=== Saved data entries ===
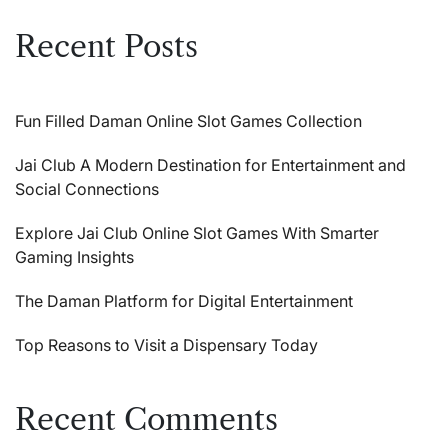
Recent Posts
Fun Filled Daman Online Slot Games Collection
Jai Club A Modern Destination for Entertainment and
Social Connections
Explore Jai Club Online Slot Games With Smarter
Gaming Insights
The Daman Platform for Digital Entertainment
Top Reasons to Visit a Dispensary Today
Recent Comments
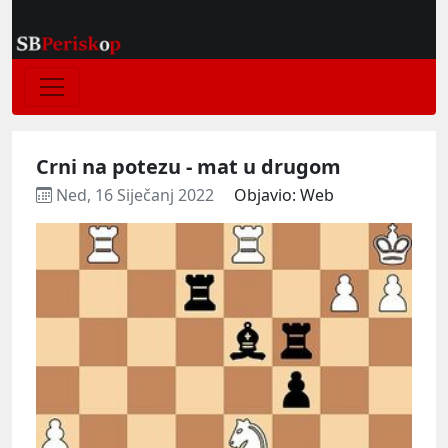
Crni na potezu - mat u drugom
Ned, 16 Siječanj 2022
Objavio: Web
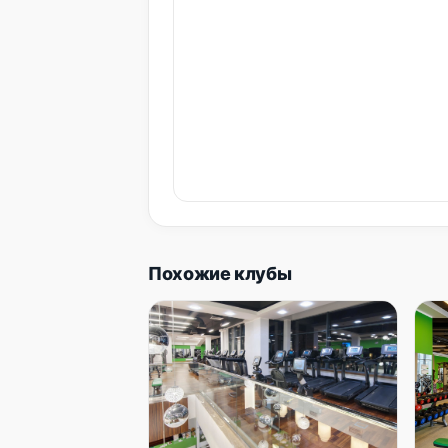
Похожие клубы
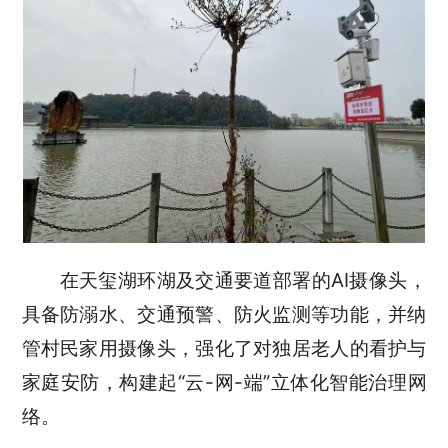
在天玺湖环湖及交通要道部署的
AI
摄像头，
具备防溺水、交通预警、防火监测等功能，并纳
管村民家用摄像头，强化了对独居老人的看护与
家庭安防，构建起
“
云
-
网
-
端
”
立体化智能治理网
络。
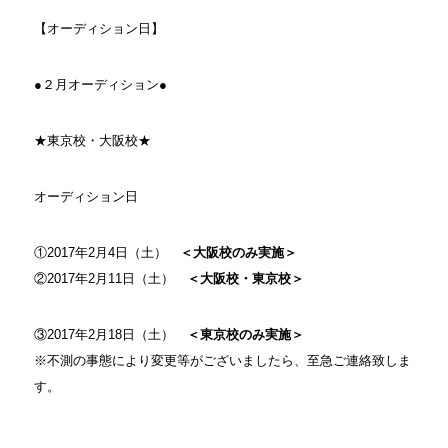
【オーディション日】
●２月オーディション●
★東京校・大阪校★
オーディション日
①2017年2月4日（土）
＜大阪校のみ実施＞
②2017年2月11日（土）
＜大阪校・東京校＞
③2017年2月18日（土）
＜東京校のみ実施＞
※不測の事態により変更等がございましたら、至急ご連絡致しま
す。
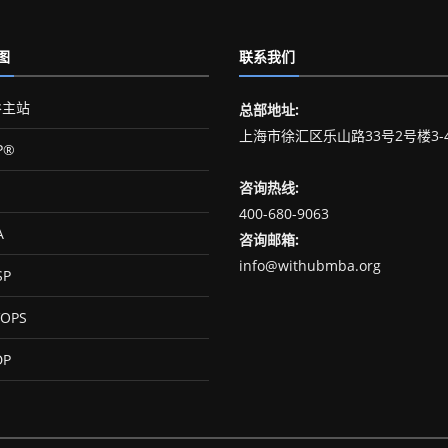
图
联系我们
主站
总部地址:
上海市徐汇区乐山路33号2号楼3-
P®
咨询热线:
400-680-9063
A
咨询邮箱:
info@withubmba.org
SP
OPS
DP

=== Task prompt ===
The answer should be a single number: how many lines in the entries contain "Entertainment".

=== Solution to this problem ===
2